• **What to work on**: Please find all lines containing "małych" in the listing below and copy them.

(Data to use)

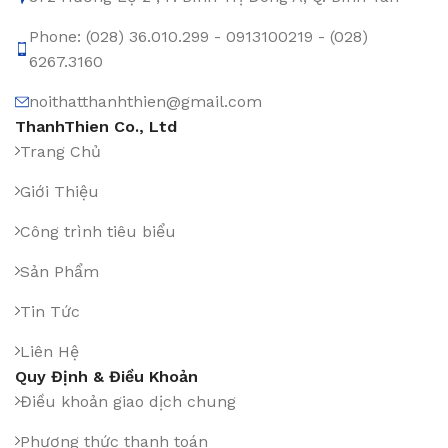
Phone: (028) 36.010.299 - 0913100219 - (028)
6267.3160
noithatthanhthien@gmail.com
ThanhThien Co., Ltd
Trang Chủ
Giới Thiệu
Công trình tiêu biểu
Sản Phẩm
Tin Tức
Liên Hệ
Quy Định & Điều Khoản
Điều khoản giao dịch chung
Phương thức thanh toán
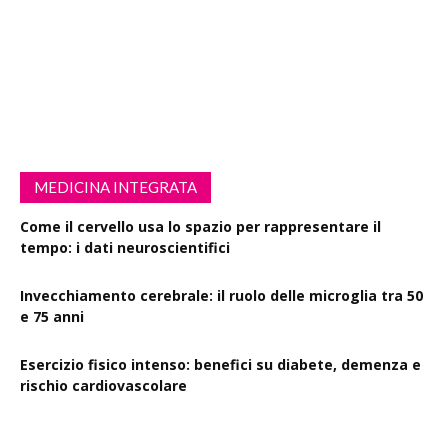
MEDICINA INTEGRATA
Come il cervello usa lo spazio per rappresentare il
tempo: i dati neuroscientifici
Invecchiamento cerebrale: il ruolo delle microglia tra 50
e 75 anni
Esercizio fisico intenso: benefici su diabete, demenza e
rischio cardiovascolare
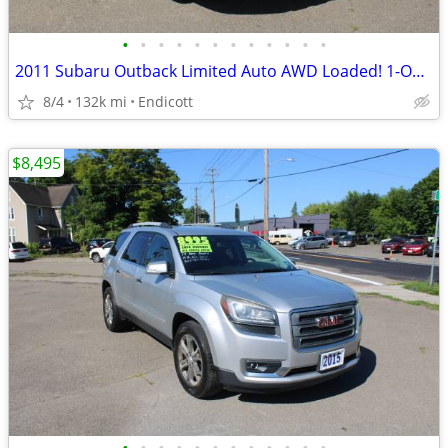
•
•
•
•
•
•
•
•
•
•
•
•
2011 Subaru Outback Limited Auto AWD Loaded! 1-Owner! Clean Carfax!
8/4
132k mi
Endicott
$8,495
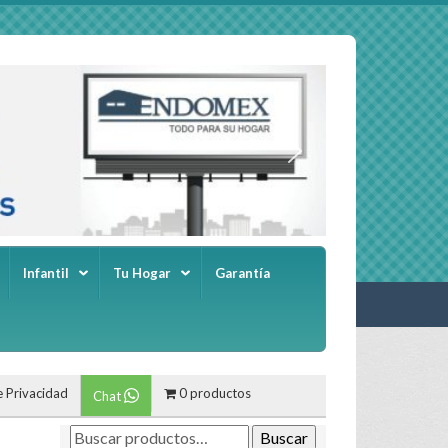
Infantil
Tu Hogar
Garantía
e Privacidad
0 productos
Chat
Buscar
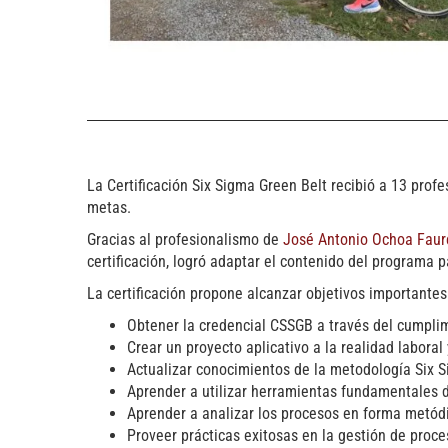
La Certificación Six Sigma Green Belt recibió a 13 prof
metas.
Gracias al profesionalismo de
José Antonio Ochoa Faur
certificación, logró adaptar el contenido del programa 
La certificación propone alcanzar objetivos importantes
Obtener la credencial CSSGB a través del cumplim
Crear un proyecto aplicativo a la realidad labora
Actualizar conocimientos de la metodología Six S
Aprender a utilizar herramientas fundamentales de
Aprender a analizar los procesos en forma metódic
Proveer prácticas exitosas en la gestión de proce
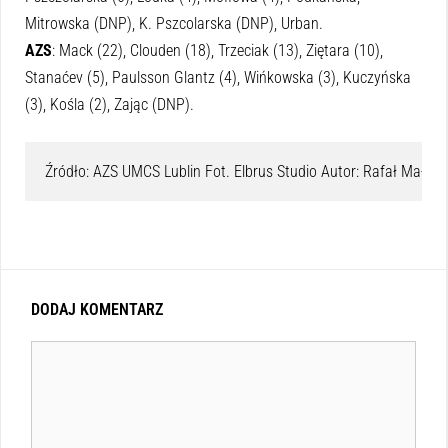
Mitrowska (DNP), K. Pszcolarska (DNP), Urban.
AZS
: Mack (22), Clouden (18), Trzeciak (13), Ziętara (10),
Stanaćev (5), Paulsson Glantz (4), Wińkowska (3), Kuczyńska
(3), Kośla (2), Zając (DNP).
Źródło: AZS UMCS Lublin Fot. Elbrus Studio Autor: Rafał Małys
DODAJ KOMENTARZ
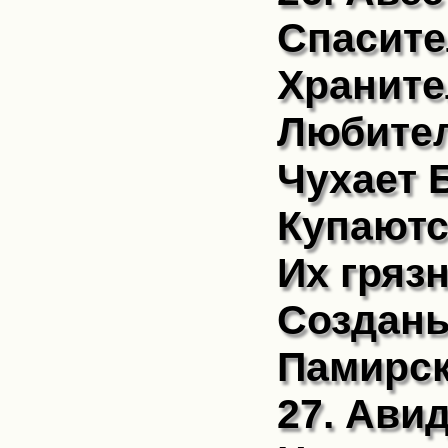
Спасите
Храните
Любител
Чухает Б
Купаютс
Их гряз
Создань
Памирск
27. Ави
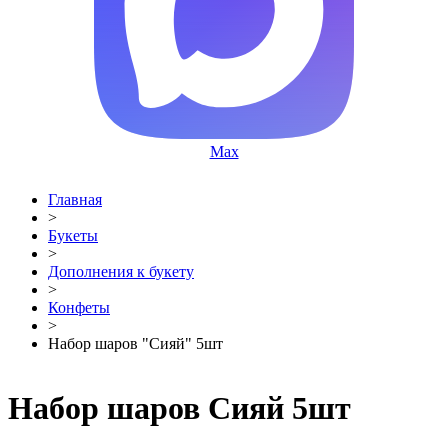
Max
Главная
>
Букеты
>
Дополнения к букету
>
Конфеты
>
Набор шаров "Сияй" 5шт
Набор шаров Сияй 5шт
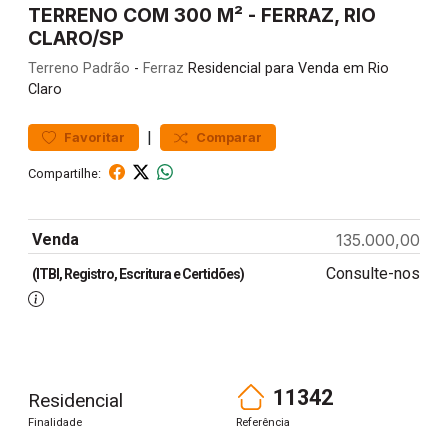
TERRENO COM 300 M² - FERRAZ, RIO
CLARO/SP
Terreno
Padrão
-
Ferraz
Residencial para Venda em Rio
Claro
|
Favoritar
Comparar
Compartilhe:
Venda
135.000,00
Consulte-nos
(ITBI, Registro, Escritura e Certidões)
11342
Residencial
Finalidade
Referência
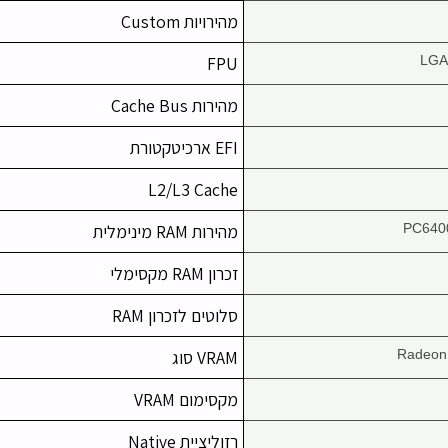
מהירויות Custom
FPU
LGA
מהירות Cache Bus
EFI ארכיטקטורת
L2/L3 Cache
PC640
מהירות RAM מינימלית
זכרון RAM מקסימלי
סלוטים לזכרון RAM
Radeon
VRAM סוג
מקסימום VRAM
רזוליציית Native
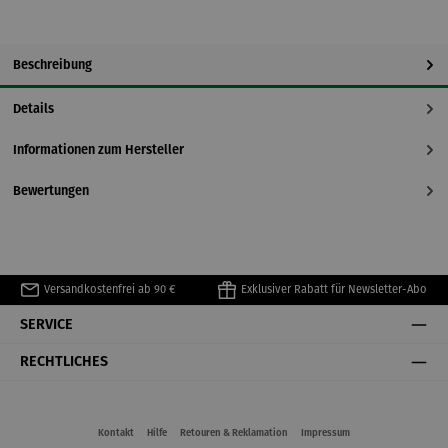
Beschreibung
Details
Informationen zum Hersteller
Bewertungen
Versandkostenfrei ab 90 €
Exklusiver Rabatt für Newsletter-Abo
SERVICE
RECHTLICHES
Kontakt
Hilfe
Retouren & Reklamation
Impressum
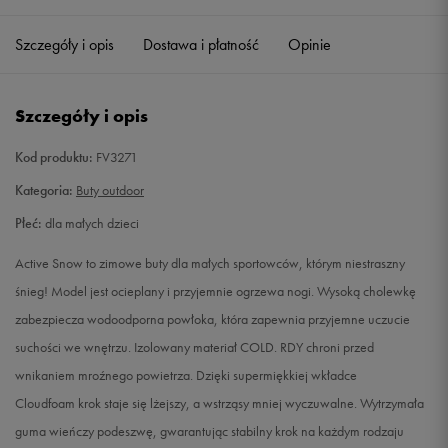
28
16,6 cm
Powiadom o dostępności
Szczegóły i opis
Dostawa i płatność
Opinie
29
17,4 cm
Powiadom o dostępności
Szczegóły i opis
30
17,8 cm
Powiadom o dostępności
Kod produktu:
FV3271
31
18,7 cm
Powiadom o dostępności
Kategoria:
Buty outdoor
Płeć:
dla małych dzieci
32
19,5 cm
Powiadom o dostępności
Active Snow to zimowe buty dla małych sportowców, którym niestraszny
33
20 cm
Powiadom o dostępności
śnieg! Model jest ocieplany i przyjemnie ogrzewa nogi. Wysoką cholewkę
zabezpiecza wodoodporna powłoka, która zapewnia przyjemne uczucie
34
20,8 cm
Powiadom o dostępności
suchości we wnętrzu. Izolowany materiał COLD. RDY chroni przed
wnikaniem mroźnego powietrza. Dzięki supermiękkiej wkładce
35
21,2 cm
Powiadom o dostępności
Cloudfoam krok staje się lżejszy, a wstrząsy mniej wyczuwalne. Wytrzymała
guma wieńczy podeszwę, gwarantując stabilny krok na każdym rodzaju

(End Data to use)

• **Answer to the problem**:
dla małych dzieci
Active Snow to zimowe buty dla małych sportowców, którym niestraszny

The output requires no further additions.